What many such cases have in common is the condemnation of one set of values by those holding an opposing one. The Confederate leaders’ statues exemplify this swerve in the perception of American history: figures judged worthy of honor in the past (or quite recently—Confederate statues were erected as late as 1948) are now judged unworthy of it. As James Young put it in “Memory and Counter-Memory” (1999), “Neither the monument nor its meaning is really everlasting. Both a monument and its significance are constructed in particular times and places, contingent on the political, historical, and aesthetic realities of the moment.” The often prominent position of such statues in city centers and parks is particularly problematic: such monuments were intended to remind citizens of their common values and of the sacrifices made to ensure a just and stable state, but they no longer stand for justice in our eyes. The beliefs of most Americans now are not, thankfully, those of the slave-holding South during the Civil War.

[George Shirley believes that opera singers should be judged by how they sound, not how they look.]

There are, however, more general issues posed by such monuments to which there is no easy solution.

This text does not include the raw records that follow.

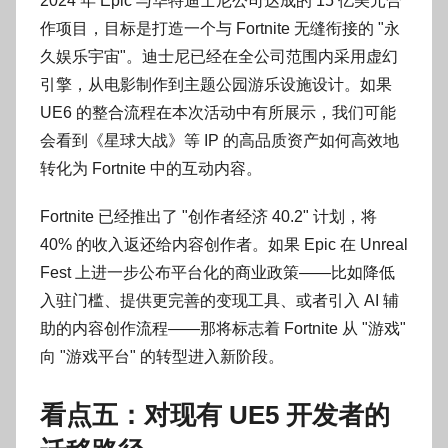
2024 年 Epic 与华特迪士尼公司达成的 15 亿美元合
作项目，目标是打造一个与 Fortnite 无缝衔接的 "永
久娱乐宇宙"。迪士尼已经在全公司范围内采用虚幻
引擎，从电影制作到主题公园游乐设施设计。如果
UE6 的整合流程在本次活动中有所展示，我们可能
会看到《星球大战》等 IP 的高品质资产如何高效地
转化为 Fortnite 中的互动内容。
Fortnite 已经推出了 "创作者经济 40.2" 计划，将
40% 的收入返还给内容创作者。如果 Epic 在 Unreal
Fest 上进一步公布平台化的商业政策——比如降低
入驻门槛、提供更完善的变现工具、或者引入 AI 辅
助的内容创作流程——那将标志着 Fortnite 从 "游戏"
向 "游戏平台" 的转型进入新阶段。
看点五：对现有 UE5 开发者的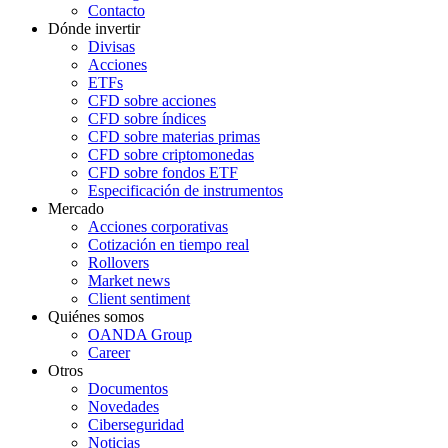
Contacto
Dónde invertir
Divisas
Acciones
ETFs
CFD sobre acciones
CFD sobre índices
CFD sobre materias primas
CFD sobre criptomonedas
CFD sobre fondos ETF
Especificación de instrumentos
Mercado
Acciones corporativas
Cotización en tiempo real
Rollovers
Market news
Client sentiment
Quiénes somos
OANDA Group
Career
Otros
Documentos
Novedades
Ciberseguridad
Noticias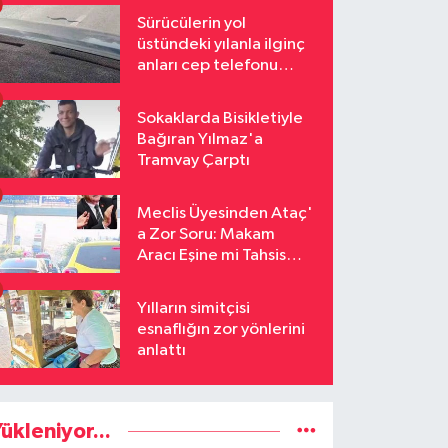
Sürücülerin yol
üstündeki yılanla ilginç
anları cep telefonu
kamerasına yansıdı
Sokaklarda Bisikletiyle
Bağıran Yılmaz'a
Tramvay Çarptı
Meclis Üyesinden Ataç'
a Zor Soru: Makam
Aracı Eşine mi Tahsis
Edildi
Yılların simitçisi
esnaflığın zor yönlerini
anlattı
ükleniyor...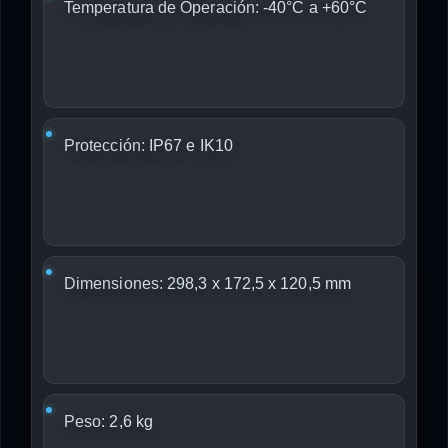
Temperatura de Operación:
-40°C a +60°C
Protección:
IP67 e IK10
Dimensiones:
298,3 x 172,5 x 120,5 mm
Peso:
2,6 kg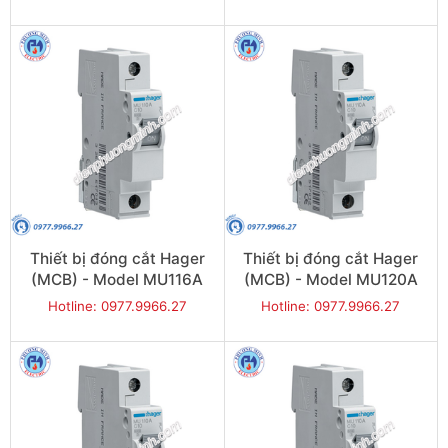
Thiết bị đóng cắt Hager
Thiết bị đóng cắt Hager
(MCB) - Model MU116A
(MCB) - Model MU120A
Hotline: 0977.9966.27
Hotline: 0977.9966.27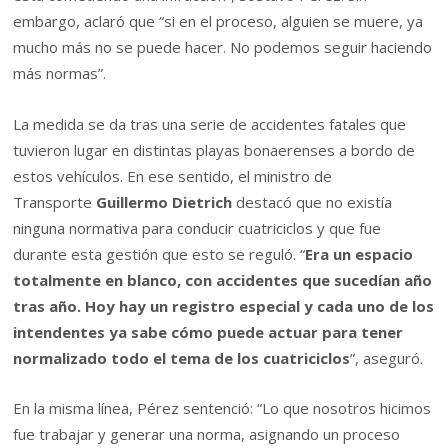
embargo, aclaró que “si en el proceso, alguien se muere, ya
mucho más no se puede hacer. No podemos seguir haciendo
más normas”.
La medida se da tras una serie de accidentes fatales que
tuvieron lugar en distintas playas bonaerenses a bordo de
estos vehículos. En ese sentido, el ministro de
Transporte
Guillermo Dietrich
destacó que no existía
ninguna normativa para conducir cuatriciclos y que fue
durante esta gestión que esto se reguló. “
Era un espacio
totalmente en blanco, con accidentes que sucedían año
tras año. Hoy hay un registro especial y cada uno de los
intendentes ya sabe cómo puede actuar para tener
normalizado todo el tema de los cuatriciclos
”, aseguró.
En la misma línea, Pérez sentenció: “Lo que nosotros hicimos
fue trabajar y generar una norma, asignando un proceso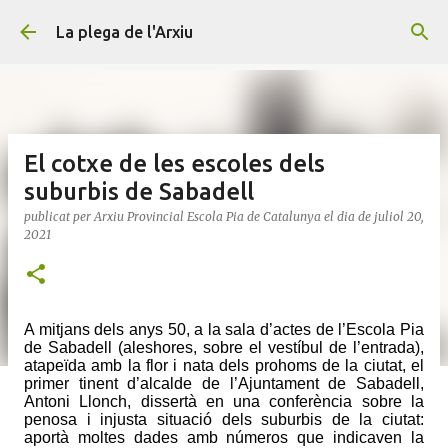
Salta al contingut principal
La plega de l'Arxiu
El cotxe de les escoles dels
suburbis de Sabadell
publicat per
Arxiu Provincial Escola Pia de Catalunya
el dia
de juliol 20,
2021
A mitjans dels anys 50, a la sala d’actes de l’Escola Pia
de Sabadell (aleshores, sobre el vestíbul de l’entrada),
atapeïda amb la flor i nata dels prohoms de la ciutat, el
primer tinent d’alcalde de l’Ajuntament de Sabadell,
Antoni Llonch, dissertà en una conferència sobre la
penosa i injusta situació dels suburbis de la ciutat:
aportà moltes dades amb números que indicaven la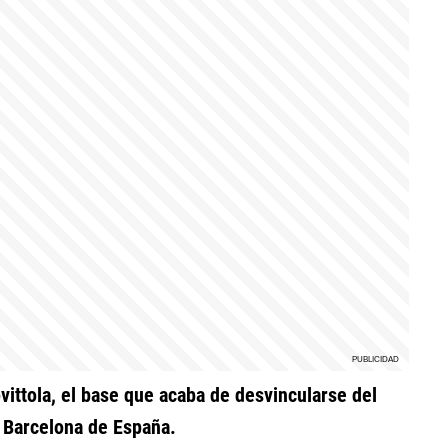
vittola, el base que acaba de desvincularse del
o Barcelona de España.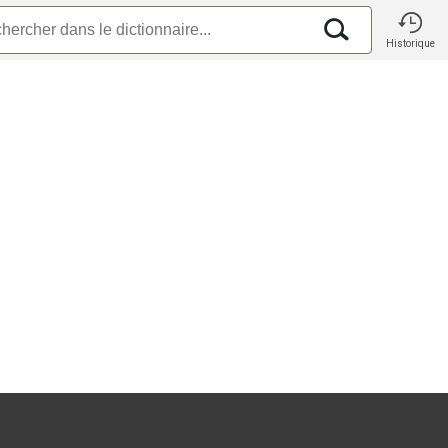
Historique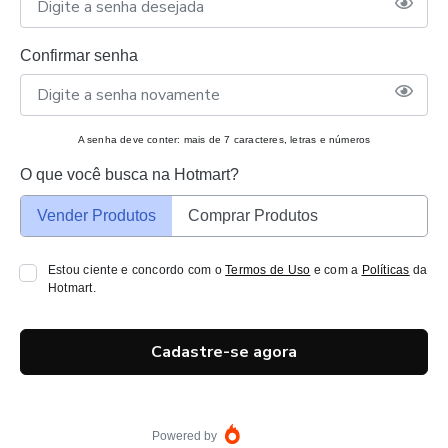
Confirmar senha
A senha deve conter: mais de 7 caracteres, letras e números
O que você busca na Hotmart?
Vender Produtos
Comprar Produtos
Estou ciente e concordo com o
Termos de Uso
e com a
Políticas
da
Hotmart.
Cadastre-se agora
Powered by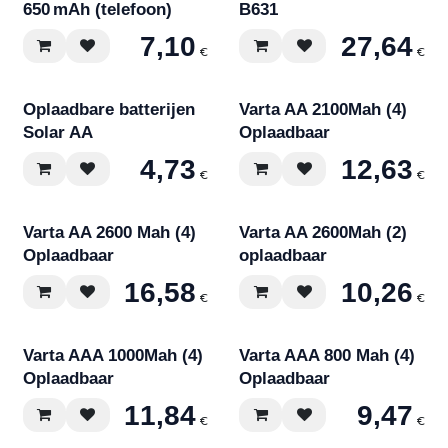
650 mAh (telefoon)
B631
7,10
27,64
€
€
Oplaadbare batterijen
Varta AA 2100Mah (4)
Solar AA
Oplaadbaar
4,73
12,63
€
€
Varta AA 2600 Mah (4)
Varta AA 2600Mah (2)
Oplaadbaar
oplaadbaar
16,58
10,26
€
€
Varta AAA 1000Mah (4)
Varta AAA 800 Mah (4)
Oplaadbaar
Oplaadbaar
11,84
9,47
€
€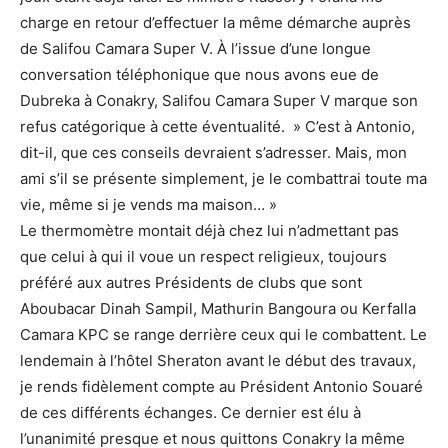
charge en retour d’effectuer la même démarche auprès
de Salifou Camara Super V. À l’issue d’une longue
conversation téléphonique que nous avons eue de
Dubreka à Conakry, Salifou Camara Super V marque son
refus catégorique à cette éventualité. » C’est à Antonio,
dit-il, que ces conseils devraient s’adresser. Mais, mon
ami s’il se présente simplement, je le combattrai toute ma
vie, même si je vends ma maison… »
Le thermomètre montait déjà chez lui n’admettant pas
que celui à qui il voue un respect religieux, toujours
préféré aux autres Présidents de clubs que sont
Aboubacar Dinah Sampil, Mathurin Bangoura ou Kerfalla
Camara KPC se range derrière ceux qui le combattent. Le
lendemain à l’hôtel Sheraton avant le début des travaux,
je rends fidèlement compte au Président Antonio Souaré
de ces différents échanges. Ce dernier est élu à
l’unanimité presque et nous quittons Conakry la même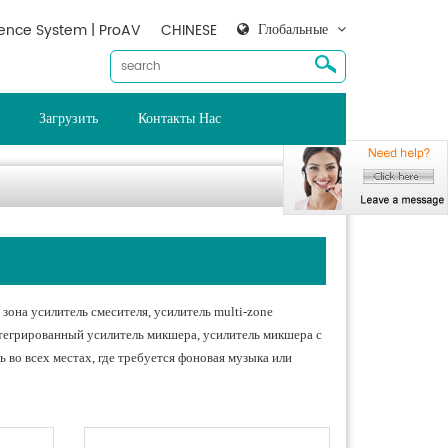
Глобальные
ence System | ProAV
CHINESE
Загрузить
Контакты Нас
зона усилитель смесителя, усилитель multi-zone
тегрированный усилитель микшера, усилитель микшера с
во всех местах, где требуется фоновая музыка или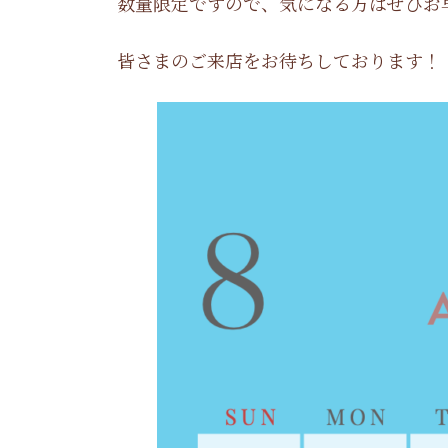
数量限定ですので、気になる方はぜひお
皆さまのご来店をお待ちしております！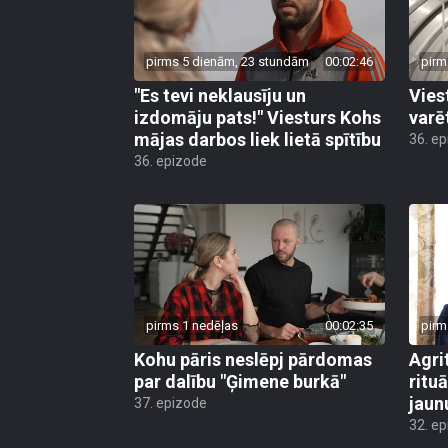
pirms 5 dienām, 23 stundām
00:02:46
pirm
"Es tevi neklausīju un
Vies
izdomāju pats!" Viesturs Kohs
varē
mājas darbos liek lietā spītību
36. e
36. epizode
pirms 1 nedēļas
00:02:35
pirm
Kohu pāris neslēpj pārdomas
Agri
par dalību "Ģimene burkā"
ritu
jaun
37. epizode
32. e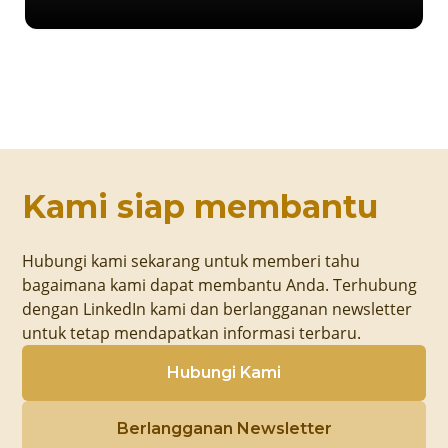
Kami siap membantu
Hubungi kami sekarang untuk memberi tahu
bagaimana kami dapat membantu Anda. Terhubung
dengan LinkedIn kami dan berlangganan newsletter
untuk tetap mendapatkan informasi terbaru.
Hubungi Kami
Berlangganan Newsletter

Since these monuments are contingent not only on historical and political realities but also on historical and political moral values, the erasure of visible signs of a past whose values are now unacceptable exposes us to two great risks.

The first is that we risk losing sight of the fact that what is considered morally wrong changes with history. The Declaration of Independence vouchsafed every human being the right to “life, liberty, and the pursuit of happiness” and claimed that “all men are created equal” even as slaves were excluded from this category—and Jews, Native Americans, non-property owners, and women. However, the Founding Fathers’ great moral and political advance is now also seen as being undermined by questionable moral compromise. American engagement in World War II still stands, for the majority of Americans, as an earnest attempt to restore justice to the world. Yet the dropping of the atomic bombs on Hiroshima and Nagasaki continues to raise fundamental moral questions. Even in the case of museums, protestors may demand the removal of exhibits viewed by some as morally problematic and/or trauma-inducing, as happened recently with the “Gallows” exhibit at the Walker Art Center in Minneapolis and the B-29 bomber Enola Gay at the National Air and Space Museum.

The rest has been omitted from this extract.